Since the release of the maps to the public, many property owners in the affected areas have expressed concern about adopting the maps, and that a new hazard designation could affect property values, resale options and insurance costs. Those concerns were discussed among the Assembly members Monday night and were a driving force behind members’ decision to move forward without its adoption.
Assembly member Greg Smith said he thought the decision to require public outreach and not adopt the maps was the “least worst option,” arguing that adopting the maps would unfairly impact people who are in that study area as there hasn’t been a full assessment of similar risks across the borough.
“If we are starting to regulate people based on this little sliver of town that we’ve only studied I will probably oppose that all the way to the end,” he said. “But I am OK with this and to hear from the public.”
Mayor Beth Weldon shared a similar viewpoint.
“Downtown is not the only place we have problems,” Weldon said. “We have problems in Douglas, North Douglas, anywhere that there is a slope.”
However, Assembly member Loren Jones, who is filling the remainder of recently resigned Carole Triem’s seat until the election, said he wasn’t going to object to the motion as it was still in committee, but said if it was a decision at the full Assembly, “I certainly would be a no.”
“It ignores some responsibility we have for public safety, especially if we want more density in downtown housing,” he said. “It’s OK to notify the owner, but what about the 40 other residents of the apartment if something happens?
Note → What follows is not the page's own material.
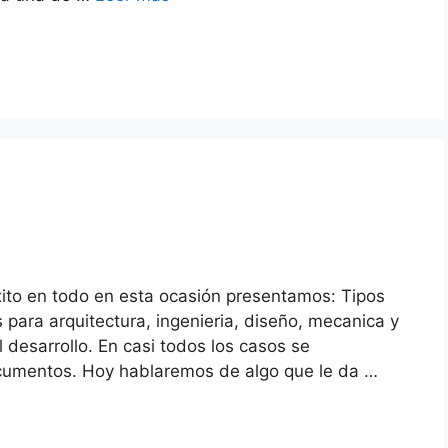
ito en todo en esta ocasión presentamos: Tipos
 para arquitectura, ingenieria, diseño, mecanica y
esarrollo. En casi todos los casos se
ocumentos. Hoy hablaremos de algo que le da …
Nobody thought the (Suicide Basin) floods would happen at the Mendenhall (River), but it happened.”
Jones said if members of the Assembly and city administration don’t believe that the new maps are accurate “don’t put them on the website.”
“People are going to look at something official on the website of a government and assume that the government supports it,” he said. “I think you have some serious, serious public relations problems by putting maps that you do not officially believe in on the webpage and say ‘OK, public, beware, but we take no responsibility for anything that happens to you or your renters, citizens or family.’ I think that’s skirting the responsibility of the government and that’s just wrong.”
Assembly Member Wade Bryson said he agreed that he doesn’t want to see the community develop in harm’s way, but at the same time “we do have property owners, we owe them an answer to properly navigate this so homeowners can make decisions on what they want to do with the property that they own.”
Bryson argued the decision should be up to the individual property owners to assess whether they want to take the risk.
“We all have some risk no matter where we live and I don’t think any government action is going to absolve us of that,” he said.
Assembly member Alicia Hughes-Skandijs said she similarly wouldn’t object to the ordinance from moving to the full Assembly so as to allow for public comment, but said “to not adopt something, but then refer to it seems a little crazy to me.”
The Sitka Assembly went through a similar difficult decision-making process when after deadly landslides in 2015 it commissioned landslide mapping to assess risk and later adopted a new section of city code with restricted development in areas with “moderate” or “high” landslide risk.
However, in 2021 the Sitka Assembly unanimously agreed to remove that language about landslide management from the city code, with the Sitka administration saying it was causing unanticipated challenges to homeowners in the area.